We see the future not as something out of our control, but as something we can shape for the better through concerted and collective effort.  We reject fatalism or cynicism when it comes to human affairs.  We choose to work for the world as it should be, as our children deserve it to be.

Well, today the website, Vox (described by The Economist as “honourable”), published an “>The Millennium Development Goals Report, the article details the jaw dropping progress that has been made worldwide on a multitude of human needs over the past few decades. It is an assessment that won’t make CNN headlines nor the nightly news nor will its conclusions grace the front pages of our newspapers.

The data bear examination and ought to induce some realization of just how lucky we are to be living when we do and how we can, as the President noted, shape the future for the better through our efforts.

The major findings are,

1) Longevity: we are living longer than ever and the graph of the progress since the 1940s is jaw dropping. In 1770, the world’s average life expectancy was 29 years, today it’s 70. In 1940 in the Americas it was about 55, today it approximates 75 years.

2) Global GDP: the total sum of goods and services produced in the world has grown so steeply in the past 150 years that the graph of the past 50 looks like a rocket ship pointing up.  

3) Poverty: Between 1990 and 2015 about 1.1 billion people have been lifted out of extreme poverty (defined as living on $1.25/day). According to Vox, that means that a seventh of the world has been lifted out of “terrible want.” The transformation of India and China account for much of that progress—sub-Saharan Africa remains a serious problem area.

4) Deaths from war: Despite the tragic wars in Syria, Afghanistan, Iraq and several other hot spots, by historical standards we are in a time of relative peace. From the tragic scale of mechanized deaths during the Holocaust in mid-century (with over 20 deaths per hundred thousand) we are now at less than one death per hundred thousand.           

5) Diseases: Deaths from HIV have plummeted as nearly 15 million people are receiving antiretroviral therapy. Some 15.6 million lives have been saved since 2000 as a result of measles immunizations (nearly 84% of the world’s children now receive the measles vaccine).Tuberculosis deaths have decreased by 43% since 1990, deaths from malaria are down by 58% since 2000.

6) Democracy: Despite obvious setbacks (Russia, among the most noteworthy), the spread of democratic governments on every continent over the past forty years is undeniable. While they may not achieve Jeffersonian principles of representative government, it is a trend in the right direction.
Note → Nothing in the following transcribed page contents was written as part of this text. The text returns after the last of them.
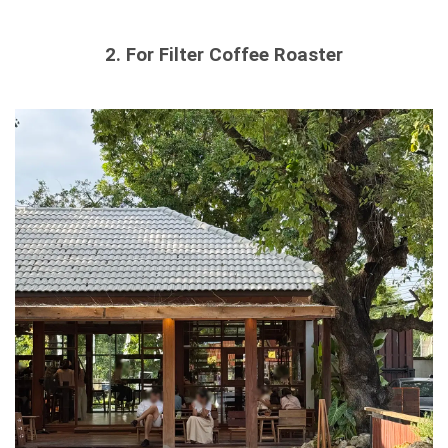
2. For Filter Coffee Roaster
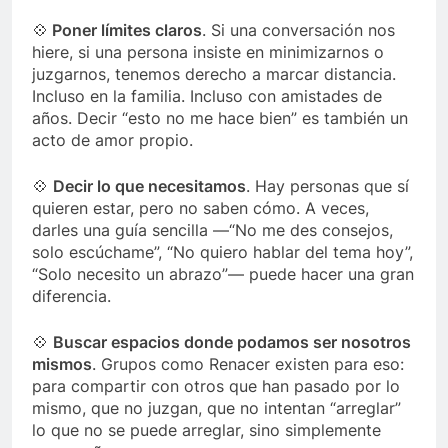
💠
Poner límites claros
. Si una conversación nos
hiere, si una persona insiste en minimizarnos o
juzgarnos, tenemos derecho a marcar distancia.
Incluso en la familia. Incluso con amistades de
años. Decir “esto no me hace bien” es también un
acto de amor propio.
💠
Decir lo que necesitamos
. Hay personas que sí
quieren estar, pero no saben cómo. A veces,
darles una guía sencilla —“No me des consejos,
solo escúchame”, “No quiero hablar del tema hoy”,
“Solo necesito un abrazo”— puede hacer una gran
diferencia.
💠
Buscar espacios donde podamos ser nosotros
mismos
. Grupos como Renacer existen para eso:
para compartir con otros que han pasado por lo
mismo, que no juzgan, que no intentan “arreglar”
lo que no se puede arreglar, sino simplemente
7) Food: The percentage of the world’s population that does not have enough food has fallen dramatically from 23.3% in 1990-92 to about 12.9% in 2014-16. There were 991 million hungry souls in 1990, there are around 780 million today—a decline of some 20%.

8) Deaths in childbirth: Since 1990 the global rate of maternal mortality (defined as death during pregnancy or within 42 days of the end of pregnancy) has declined by 45%. A staggering datum—from 380 deaths per 100,000 live births to 210 deaths per 100,000.

 9) Infant mortalityInfant mortality has fallen by over 50% since 1990. Twenty five years ago there were 90 deaths of children under five per 1000 live births, today that number is 45 per 1000 live births.

10) Kids in school: 91% of primary age children worldwide are enrolled in primary school in 2015. In sub-Saharan Africa, the part of the world with the least school participation, the percentage of kids enrolled in elementary school has jumped from 52% in 1990 to 80% in 2012 (62 million to 149 million).

These facts ought not generate complacency nor self-satisfaction, a lot remains to be done. But the numbers clearly demonstrate trends that are moving in the right direction. While we worry about dot com bubbles or when the Fed will raise interest rates or what offers Amazon will have next week—there are organizations that are, literally, transforming the world.

As the UN report notes,

The data and analysis presented in this report prove that, with targeted interventions, sound strategies, adequate resources and political will, even the poorest countries can make dramatic and unprecedented progress.